▸ Work to complete: An image-free, exact copy of the records below is required.

Extracted page text data:
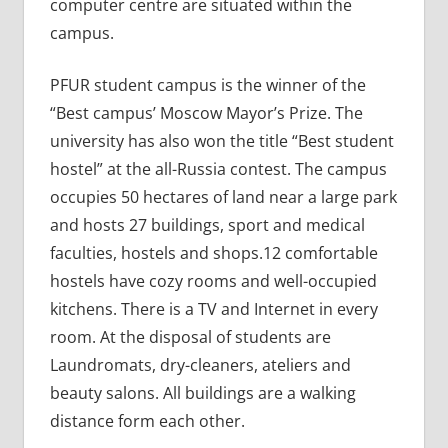
computer centre are situated within the
campus.
PFUR student campus is the winner of the
“Best campus’ Moscow Mayor’s Prize. The
university has also won the title “Best student
hostel” at the all-Russia contest. The campus
occupies 50 hectares of land near a large park
and hosts 27 buildings, sport and medical
faculties, hostels and shops.12 comfortable
hostels have cozy rooms and well-occupied
kitchens. There is a TV and Internet in every
room. At the disposal of students are
Laundromats, dry-cleaners, ateliers and
beauty salons. All buildings are a walking
distance form each other.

▸ Written response:
computer centre are situated within the
campus.
PFUR student campus is the winner of the
“Best campus’ Moscow Mayor’s Prize. The
university has also won the title “Best student
hostel” at the all-Russia contest. The campus
occupies 50 hectares of land near a large park
and hosts 27 buildings, sport and medical
faculties, hostels and shops.12 comfortable
hostels have cozy rooms and well-occupied
kitchens. There is a TV and Internet in every
room. At the disposal of students are
Laundromats, dry-cleaners, ateliers and
beauty salons. All buildings are a walking
distance form each other.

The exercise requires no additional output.